Pode-se dizer que Waldron estende a lógica lockeana de defesa dos direitos naturais — a saber: vida, liberdade e propriedade — para o âmbito da reputação e da dignidade, que são igualmente importantes. Voltando rapidamente a atenção para a filosofia de John Locke (1632-1704), sobretudo na leitura de Dois Tratados Sobre o Governo, especialmente no segundo tratado, Locke fala a respeito do estado de natureza do homem, de seus direitos naturais e da posterior submissão à sociedade civil, da qual ele decide fazer parte. O filósofo nos diz que é próprio da espécie humana o direito natural à liberdade, onde o indivíduo regula suas ações e dispõe, do modo como julgar apropriado, de suas posses. Contudo, apesar de gozar de plena liberdade, não é garantido ao homem o direito de prejudicar o outro. É próprio da espécie humana o direito à vida, à liberdade e à propriedade, e temos evidente conhecimento disso pela luz da razão. Os homens também possuem, reciprocamente, perfeita igualdade, de modo que nenhum se encontra acima ou abaixo de outro, não possuindo poder absoluto sobre nenhum indivíduo. Ademais, quanto aos transgressores das leis naturais e aos indivíduos que apresentam ameaça a outros, cabe proporcional punição. Os homens estão, desse modo, dotados de autoridade para punir quem quer que apresente riscos ao seu modo de vida, marcado pelo respeito aos direitos naturais da espécie.

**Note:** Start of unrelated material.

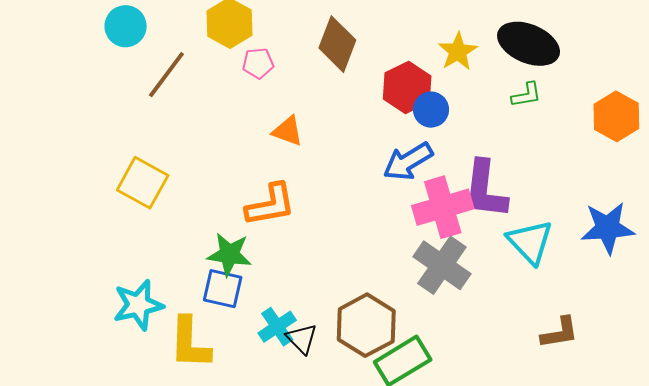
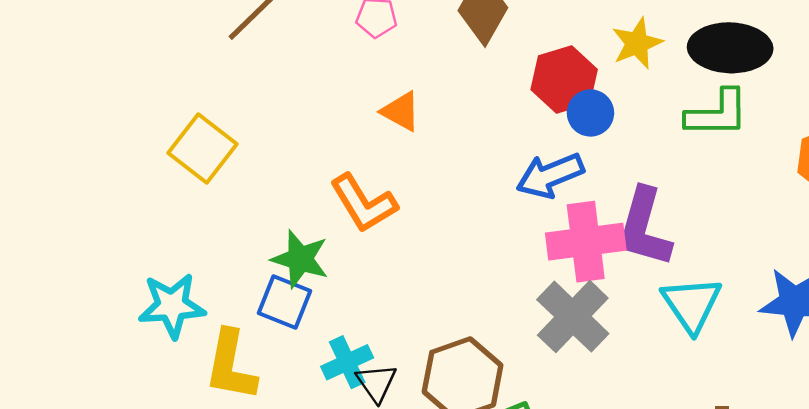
black ellipse: (529, 44) -> (730, 48), turned -30
green L-shape: (526, 95) -> (717, 114), size x1.6
orange L-shape: (271, 205) -> (363, 203), turned 60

Diante dessa luz que forma a base da filosofia do liberalismo, pode-se dizer agora que os discursos de ódio que, nos últimos tempos, são lançados na tentativa de atingir e invalidar certos grupos políticos podem, talvez, ser encarados como ameaças ao ambiente de tolerância e respeito mútuo pressupostos na democracia, uma vez que agridem a reputação de indivíduos enquanto sujeitos políticos e membros legítimos da sociedade civil, dotados de direitos naturais. Não se refere, obviamente, a qualquer discurso de tom ofensivo, mas sim a mensagens de ódio extremo que ferem violentamente a dignidade dos indivíduos, que, por serem membros legítimos da sociedade política, também são objetos da proteção do Estado, bem como os indivíduos que os ameaçam são legitimamente sujeitos a punição, de modo a garantir a ordem e o ambiente necessário para a democracia. Em suma, a liberdade de expressão, assim como todas as faces da liberdade, tem seu limite na ameaça real à liberdade de outros indivíduos. Quanto a isso, não se vê ingenuidade no liberalismo e em sua proposta democrática, se bem aplicada.